= EXERCISE BRIEF =
Would you please copy every line below that includes the string "Unblocked"?

= DATASET ENTRIES =
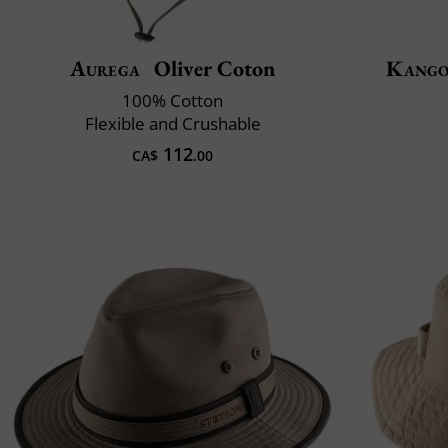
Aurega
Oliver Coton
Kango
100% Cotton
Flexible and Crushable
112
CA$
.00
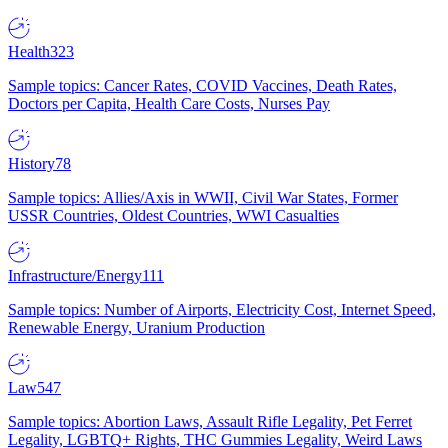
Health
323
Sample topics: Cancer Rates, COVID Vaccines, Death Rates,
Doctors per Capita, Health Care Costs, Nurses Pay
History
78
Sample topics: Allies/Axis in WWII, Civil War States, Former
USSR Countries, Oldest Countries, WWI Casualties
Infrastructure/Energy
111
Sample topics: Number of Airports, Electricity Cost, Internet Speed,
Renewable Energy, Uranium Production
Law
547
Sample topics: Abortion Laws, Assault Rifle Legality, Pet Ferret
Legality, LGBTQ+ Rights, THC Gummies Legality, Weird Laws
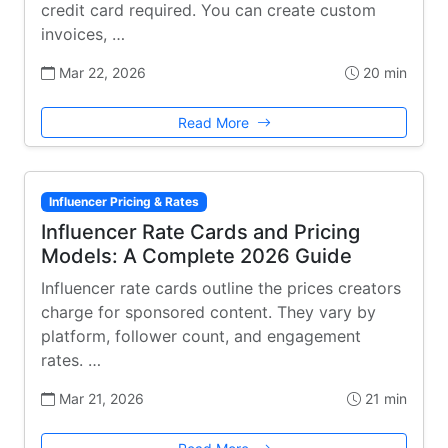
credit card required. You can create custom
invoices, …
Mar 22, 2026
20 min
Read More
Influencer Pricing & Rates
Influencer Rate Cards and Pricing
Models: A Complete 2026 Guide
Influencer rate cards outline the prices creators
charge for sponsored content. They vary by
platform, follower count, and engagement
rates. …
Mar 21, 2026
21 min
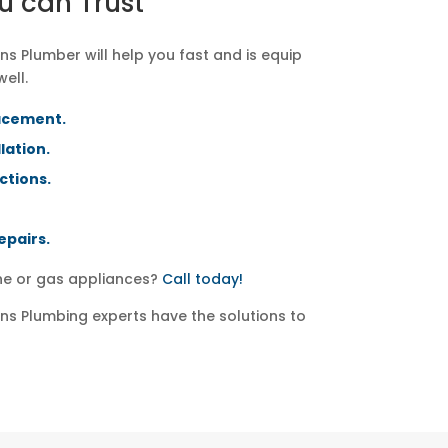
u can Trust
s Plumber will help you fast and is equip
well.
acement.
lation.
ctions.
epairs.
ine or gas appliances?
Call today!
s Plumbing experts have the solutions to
==
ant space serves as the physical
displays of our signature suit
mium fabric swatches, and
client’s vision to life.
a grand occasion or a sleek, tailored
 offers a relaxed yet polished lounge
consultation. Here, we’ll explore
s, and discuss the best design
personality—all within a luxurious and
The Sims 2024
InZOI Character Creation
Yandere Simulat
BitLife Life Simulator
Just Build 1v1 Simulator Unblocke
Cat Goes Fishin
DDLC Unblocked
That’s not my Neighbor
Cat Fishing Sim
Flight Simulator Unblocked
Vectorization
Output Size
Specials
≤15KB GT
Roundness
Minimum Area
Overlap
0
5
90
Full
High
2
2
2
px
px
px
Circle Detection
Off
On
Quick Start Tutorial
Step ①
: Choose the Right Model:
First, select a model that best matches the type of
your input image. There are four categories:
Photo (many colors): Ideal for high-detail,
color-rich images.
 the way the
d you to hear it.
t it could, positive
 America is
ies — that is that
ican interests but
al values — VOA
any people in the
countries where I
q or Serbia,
==
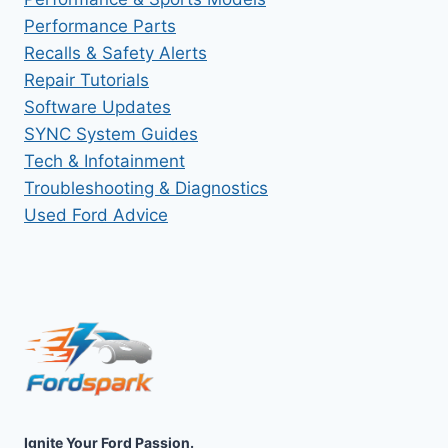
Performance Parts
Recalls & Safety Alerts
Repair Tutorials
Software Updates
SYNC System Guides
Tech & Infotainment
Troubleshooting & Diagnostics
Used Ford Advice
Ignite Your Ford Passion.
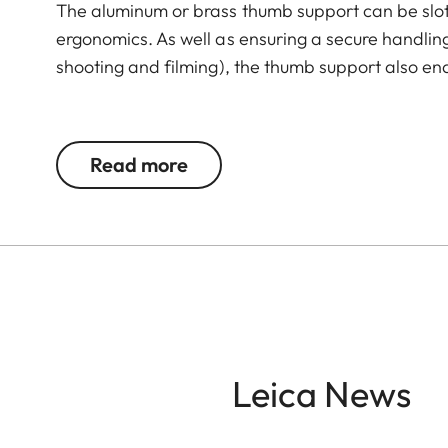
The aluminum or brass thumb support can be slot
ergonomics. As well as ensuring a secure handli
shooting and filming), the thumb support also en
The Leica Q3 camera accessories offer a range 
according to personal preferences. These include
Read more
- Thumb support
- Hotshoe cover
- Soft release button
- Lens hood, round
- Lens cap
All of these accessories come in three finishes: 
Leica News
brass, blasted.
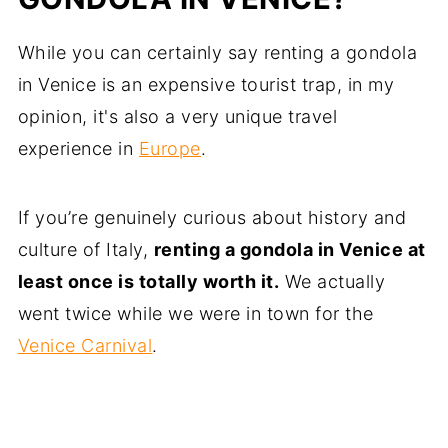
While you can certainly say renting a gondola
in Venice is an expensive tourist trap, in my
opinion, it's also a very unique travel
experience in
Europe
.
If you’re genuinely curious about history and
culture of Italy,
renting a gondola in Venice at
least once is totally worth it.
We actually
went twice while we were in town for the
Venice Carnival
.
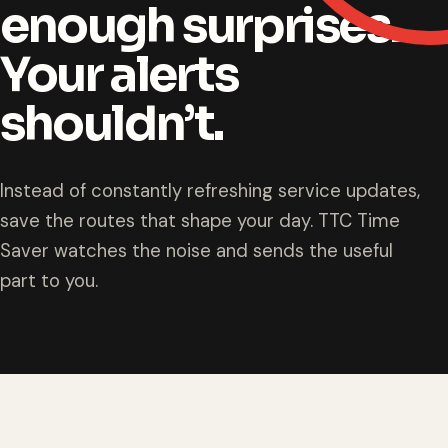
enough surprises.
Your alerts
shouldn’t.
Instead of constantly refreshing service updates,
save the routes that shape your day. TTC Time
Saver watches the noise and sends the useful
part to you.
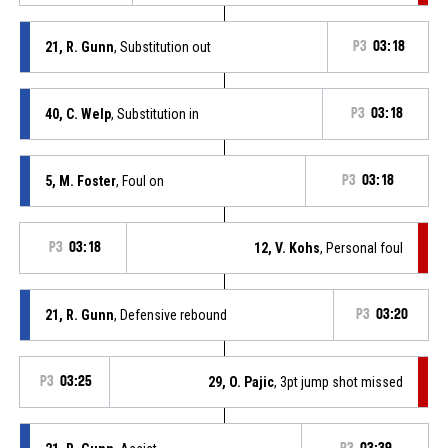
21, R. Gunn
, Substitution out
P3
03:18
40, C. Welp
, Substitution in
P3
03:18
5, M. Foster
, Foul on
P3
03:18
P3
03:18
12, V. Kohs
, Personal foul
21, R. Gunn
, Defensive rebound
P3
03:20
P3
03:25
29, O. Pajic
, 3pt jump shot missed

= REPLY TO THE EXERCISE =
DDLC Unblocked
Flight Simulator Unblocked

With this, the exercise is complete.